A novel compound heterozygous co-segregating mutation in STAMBP [c.1119-1G>T (splicing, exon9, maternal allele) and c.968A>G (p.Gln323Arg, exon7, paternal allele); Fig. 2A] was identified through exome sequencing. The parents of the patient were healthy. The variant frequency of the aforementioned mutation has not been reported in the Chinese Reference Genome Database or any public sequence database, to the best of our knowledge. In silico analysis indicated that this splice site mutation generated aberrant splicing of the STAMBP mRNA, and c.968A>G was also predicted to be pathogenic. Therefore, a definite diagnosis for this patient with MIC-CAP could be made due to the autosomal recessive inheritance patterns, according to the previous reports (1–8).
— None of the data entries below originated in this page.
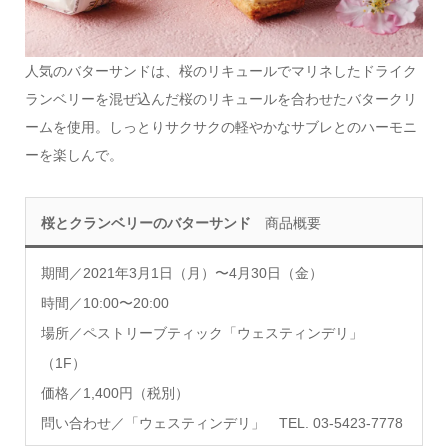
人気のバターサンドは、桜のリキュールでマリネしたドライク
ランベリーを混ぜ込んだ桜のリキュールを合わせたバタークリ
ームを使用。しっとりサクサクの軽やかなサブレとのハーモニ
ーを楽しんで。
桜とクランベリーのバターサンド
商品概要
期間／2021年3月1日（月）〜4月30日（金）
時間／10:00〜20:00
場所／ペストリーブティック「ウェスティンデリ」
（1F）
価格／1,400円（税別）
問い合わせ／「ウェスティンデリ」 TEL. 03-5423-7778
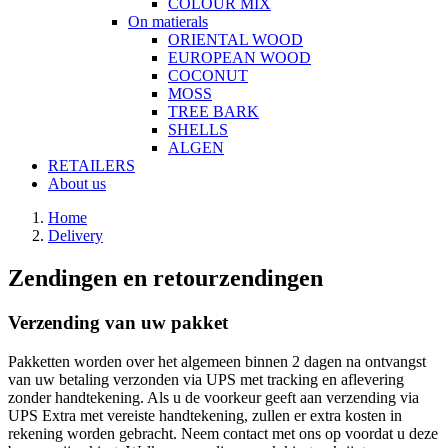
COLOUR MIX
On matierals
ORIENTAL WOOD
EUROPEAN WOOD
COCONUT
MOSS
TREE BARK
SHELLS
ALGEN
RETAILERS
About us
Home
Delivery
Zendingen en retourzendingen
Verzending van uw pakket
Pakketten worden over het algemeen binnen 2 dagen na ontvangst
van uw betaling verzonden via UPS met tracking en aflevering
zonder handtekening. Als u de voorkeur geeft aan verzending via
UPS Extra met vereiste handtekening, zullen er extra kosten in
rekening worden gebracht. Neem contact met ons op voordat u deze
To date, only 16 cases (11 male and 5 female) from 13 families in 8 ethnic groups have been reported, with 18 different STAMBP mutations (1–8). All the parents were from unrelated families, except for two consanguineous relationships (4–6). A further two patients had causative mutations (c.753_754insT, c.1119-1G>T) (6,8), which have been omitted from the figure as further details of these patients could not be found. In total,~20 STAMBP mutations are listed online without further patient details; therefore, their pathogenicity could not be confirmed (ClinVar).
In conclusion, to the best of our knowledge, the present study reported the first case of a Chinese patient with refractory epilepsy as an initial symptom of MIC-CAP. Additionally, novel pathogenic compound heterozygosity of the STAMBP was identified. The results of the present study may improve understanding of STAMBP mutations and ethnic background in cases MIC-CAP.
The present study was supported in part by a grant from the Children's Hospital of Chongqing Medical University for Special Project on Difficult and Rare Diseases (grant no. HJYN2013-4).
Availability of data and materials
The datasets used and/or analyzed during the present study are available from the corresponding author on reasonable request.
FW, YD, YW and MZ conceived and designed the study, and analyzed the data; JW, MC, XL, PY, SL and LJ collected the clinical information; JC and LY performed the EEG analysis; FW, YD and MZ prepared the manuscript. All authors read and approved the final manuscript.
Ethics approval and consent to participate
Ethical approval for the present study was obtained from the Institutional Review Board, Children's Hospital of Chongqing Medical University (grant no. 2018-64).
Patient consent for publication
Informed consent was obtained from the parents of the patient.
The authors declare that they have no competing interests.